A casamenteira
O carro funerário cruzava a estrada lentamente. Um grupo de pessoas seguia- o
serenamente, sem choro nem drama, apenas o silêncio a reinar. No Lar de idosos onde
Joana passara os últimos anos, várias senhoras acercaram- se da varanda para
verem passar o cortejo fúnebre…
– A minha mãe deve estar ali, no funeral, ela vai aos funerais todos –
comentava uma das senhoras que deveria rondar os noventa anos… e aproximava
-se da parede para tentar descobrir a mãe, cada vez mais invisível, presente
apenas no seu universo imaginário que agora se sobrepunha à cruel realidade.
Noventa e dois anos no reino dos vivos ditam as leis de um cortejo fúnebre
reduzido. Os mais próximos já teriam partido. Os outros, os mais novos,
pertenciam a outros mundos, a outras gerações…Joana vivera os últimos anos
num tempo além do tempo, alimentada por um baú de recordações: nunca casara,
mas nunca ninguém fizera tantos casamentos como ela. Preparara bodas infinitas,
bolos e doces sem fim. Seu era o reino das festas, das promessas de "
viverem felizes para sempre" como nos contos de fadas. Talvez, por isso,
nunca tivesse querido casar, os contos de fadas eram para os outros, como se a
vida fosse uma interminável história de amor. Os outros tinham a ilusão de encontrar
a " outra metade", enquanto ela queria a realidade, agarrava o real
entre os dedos como os fiapos das claras em castelo… castelos brancos doces
que edificara ao longo dos tempos. E a música, a dança, as partidas aos noivos,
a emoção, as bebedeiras, as esperanças de felicidade vã que se esfumavam depois
no doroso do tempo, tudo vibrava ao seu redor como se fosse a maestrina de uma
grande e inusitada sinfonia. Sinfonia também branca de purezas virginais por
achar ou ocultar.
Mas de repente, o baú da memória ficou vazio e deixou de se reconhecer. Quando,
limpas as teias do tempo, brilhou o fundo do baú, exibindo o seu vazio
infinito, tudo deixou de fazer sentido. Joana tomou uma decisão: queria
morrer. Começou a recusar a comida, a iludir as funcionárias acerca da toma dos
medicamentos, que atirava para o lixo assim que elas viravam as costas. E a
morte veio, escalando os degraus dos dias, lançando devagar, as suas garras
negras por sobre uma impessoal e triste cama de hospital.

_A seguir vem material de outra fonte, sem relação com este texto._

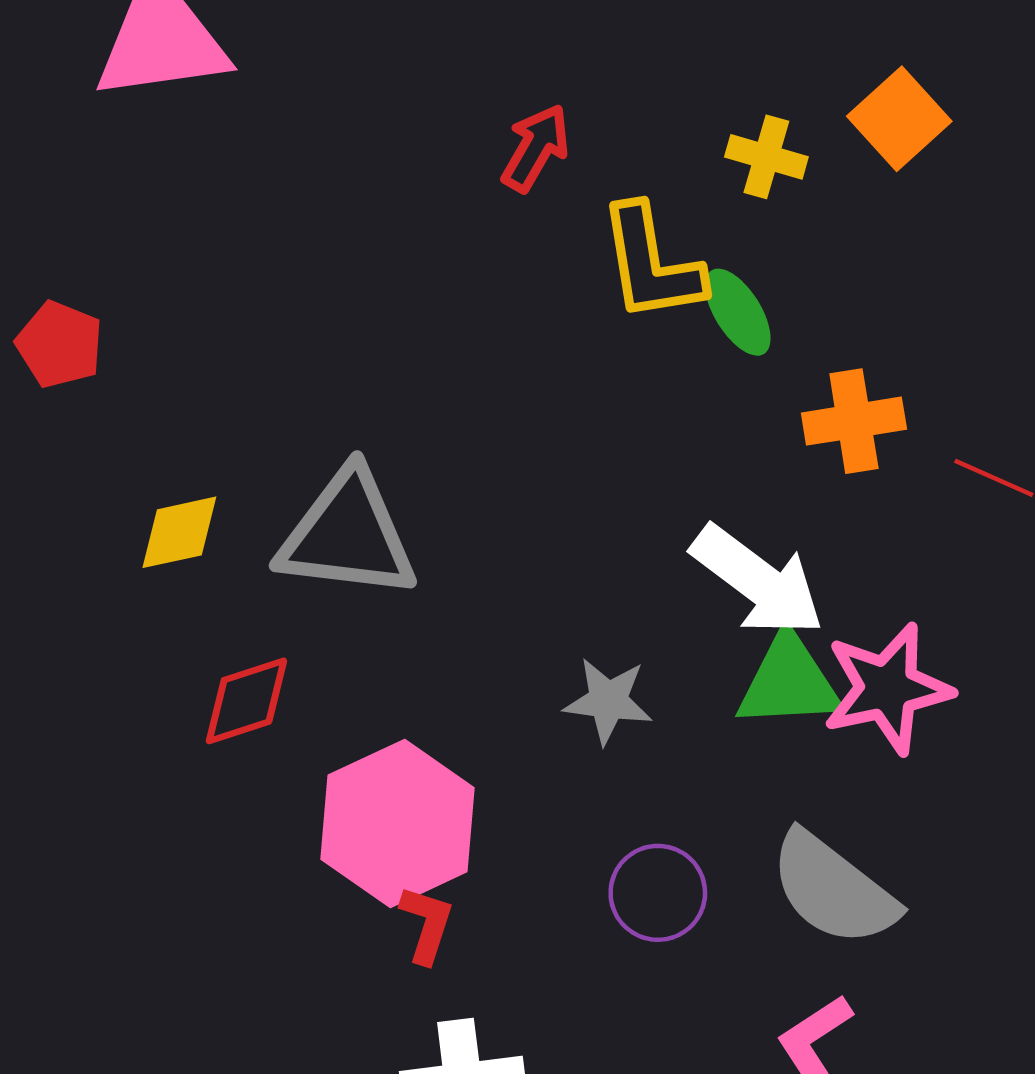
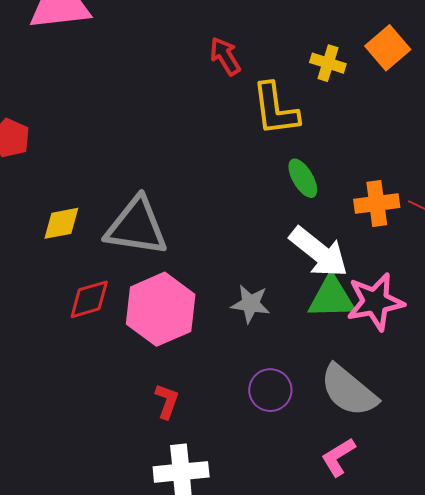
red arrow: (536, 148) -> (225, 56), turned -63
green ellipse: (738, 312) -> (303, 178), moved
orange cross: (854, 421) -> (377, 203), moved
pink hexagon: (398, 823) -> (161, 309), moved

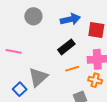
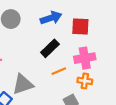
gray triangle: (38, 77) -> (23, 84), turned 30

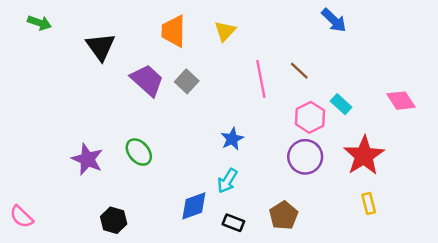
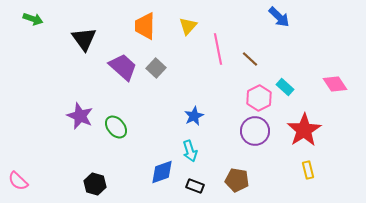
pink line: (261, 79) -> (218, 49), moved
purple star: (87, 159) -> (80, 116), moved
cyan arrow: (227, 181) -> (190, 151), turned -50
brown pentagon: (284, 215) -> (237, 180), turned -30

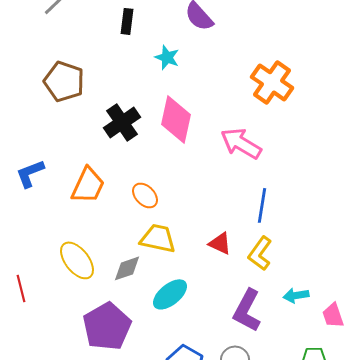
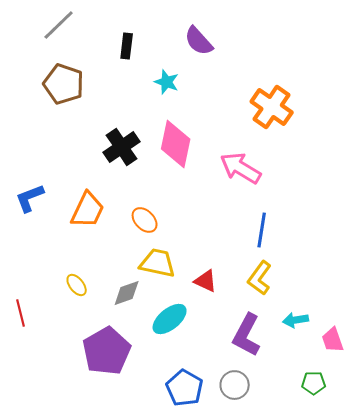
brown pentagon: (64, 81) -> (64, 84), moved
red triangle: (220, 243) -> (206, 281), moved
yellow ellipse: (77, 260) -> (77, 285), size x0.6

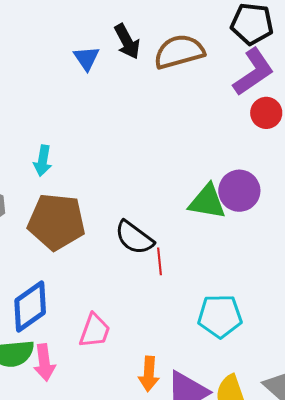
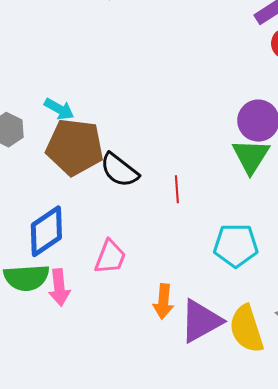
cyan arrow: (43, 161) -> (59, 109), moved, turned -72
green triangle: (207, 202) -> (251, 156), moved, turned 51
black semicircle: (134, 238) -> (119, 170), moved

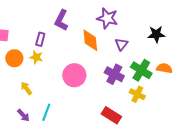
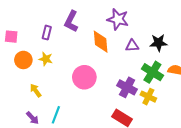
black star: (156, 34) -> (159, 43), moved
purple rectangle: (40, 39) -> (47, 33), moved
purple triangle: (121, 44) -> (132, 46), turned 48
purple cross: (114, 74) -> (127, 87), moved

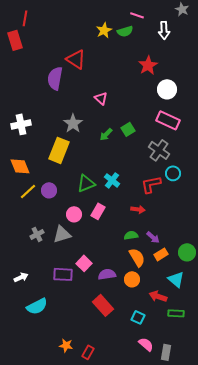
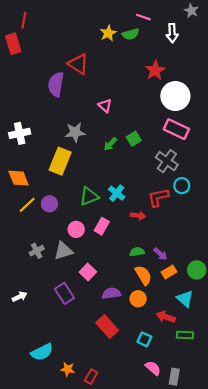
white circle: (167, 89) -> (175, 96), size x1.4
gray star: (73, 123) -> (75, 132), turned 30
red arrow: (138, 209) -> (138, 216), moved
pink square: (84, 263) -> (88, 272), moved
purple rectangle: (63, 274) -> (64, 293), turned 54
cyan semicircle: (37, 306) -> (42, 352), moved

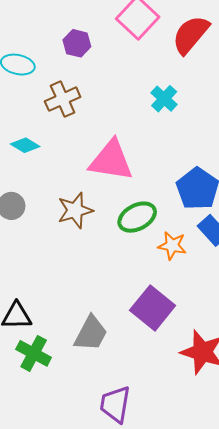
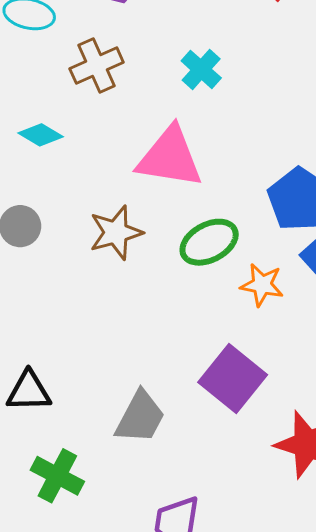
cyan cross: (164, 99) -> (201, 69), moved
green cross: (34, 353) -> (57, 476), moved

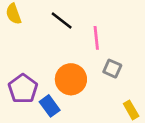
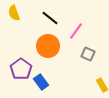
pink line: (96, 38) -> (76, 31), turned 42
orange circle: (71, 79) -> (48, 46), moved

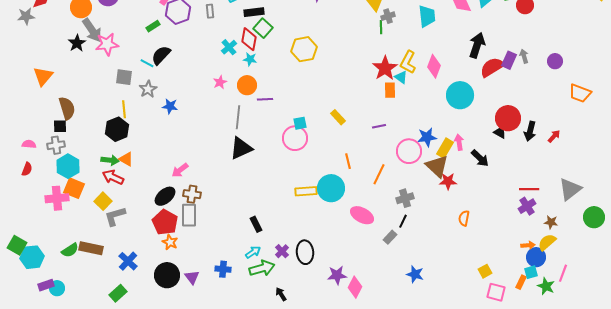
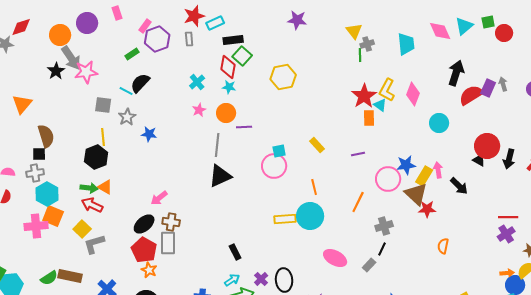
cyan cross: (229, 47) -> (197, 82), moved
cyan circle: (460, 95) -> (439, 123), size x0.7
orange line: (348, 161) -> (314, 187), moved
pink ellipse: (362, 215) -> (335, 258), moved

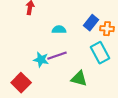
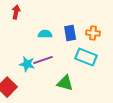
blue rectangle: (91, 23) -> (70, 33), moved, turned -49
cyan rectangle: (100, 53) -> (86, 57), turned -40

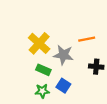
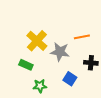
green rectangle: (43, 70) -> (26, 65), moved
blue square: (63, 86) -> (70, 79), moved

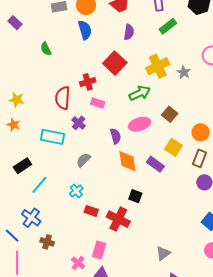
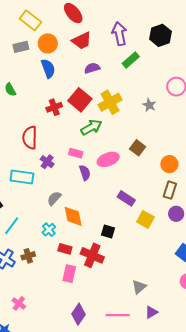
purple semicircle: (129, 32) -> (92, 68), turned -112
yellow cross: (158, 66) -> (110, 102), moved
red cross: (88, 82) -> (54, 107), moved
green arrow: (140, 93) -> (91, 127), moved
pink rectangle: (98, 103) -> (76, 153), moved
yellow square: (173, 147) -> (145, 219), moved
orange diamond: (127, 161) -> (73, 216), moved
brown cross: (47, 242) -> (28, 256), moved, turned -32
pink rectangle: (99, 250) -> (69, 274), moved
pink cross: (78, 263) -> (19, 303), moved

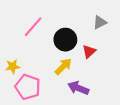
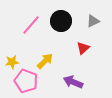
black circle: (65, 40) -> (61, 21), moved
yellow arrow: (63, 66) -> (45, 61), moved

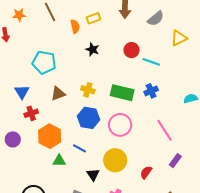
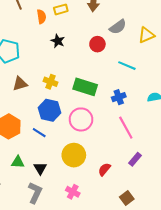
gray semicircle: (156, 19) -> (118, 27), moved
cyan line: (151, 62) -> (127, 66), moved
blue cross: (151, 91) -> (119, 97), moved
blue line: (79, 148) -> (39, 133), moved
green triangle: (59, 161) -> (18, 162), moved
black triangle: (93, 175) -> (40, 168), moved

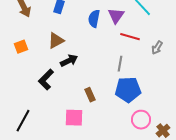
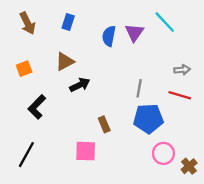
red line: (130, 37) -> (180, 95), moved
gray arrow: (157, 48) -> (182, 70), turned -128
black L-shape: (46, 80) -> (37, 107), moved

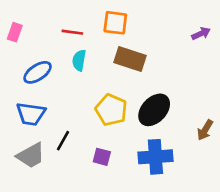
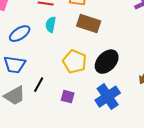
blue cross: (155, 157) -> (108, 97), turned -30

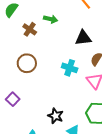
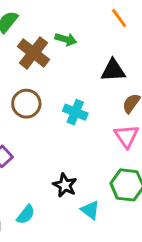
brown cross: (30, 29) -> (34, 53), size x1.5
cyan cross: (70, 68) -> (75, 112), moved

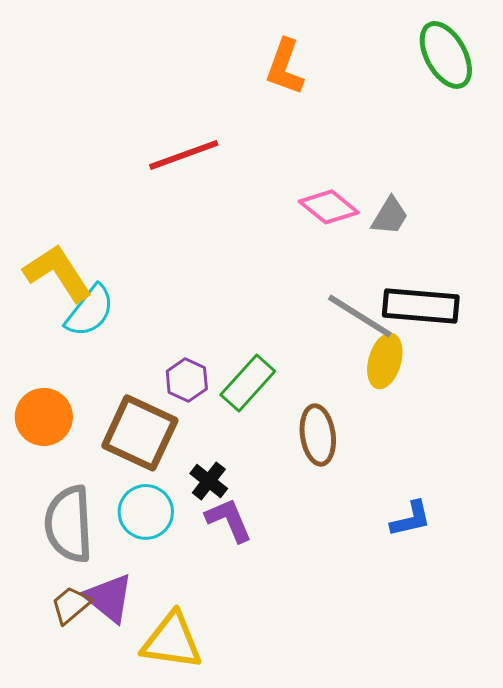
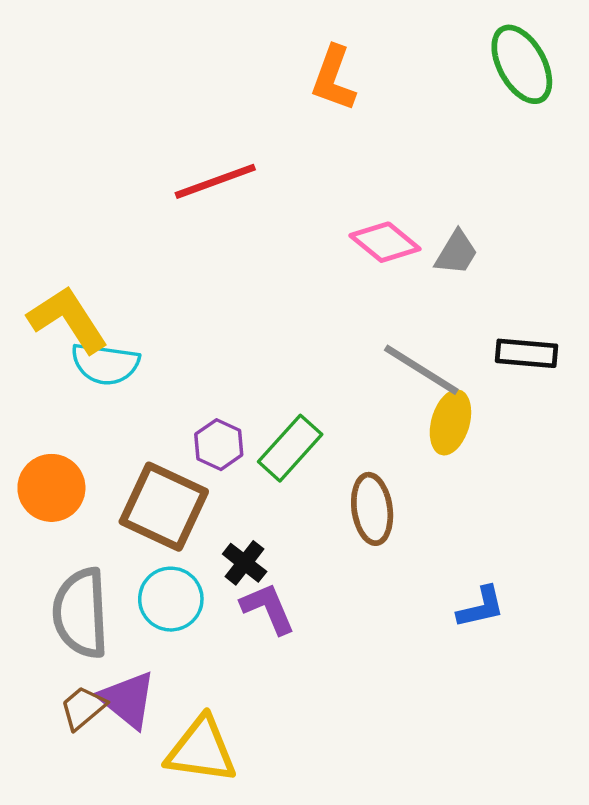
black rectangle: (421, 306) -> (526, 353), moved, size x0.7
cyan semicircle: (90, 311) -> (105, 364), turned 60

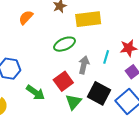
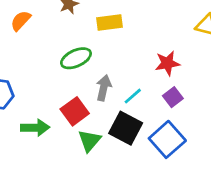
yellow rectangle: (88, 19) -> (110, 22), size x0.7
cyan line: (106, 57) -> (133, 96), moved, turned 32
green arrow: (35, 92) -> (35, 128), turned -36

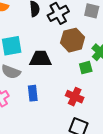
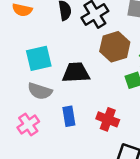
red cross: (75, 97) -> (108, 119), moved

E agora, sorridente por ter controlado a vida e a morte, Joana irá talvez
planear outros matrimónios, outros bolos e outras iguarias em reinos de luz e
mistério, além de qualquer baú vazio de memórias.
No horizonte, numa nuvem de poeira, o carro funerário dissipa-se rumo a sete
palmos de terra – Terra feita de açúcar, ovos, leite e mel.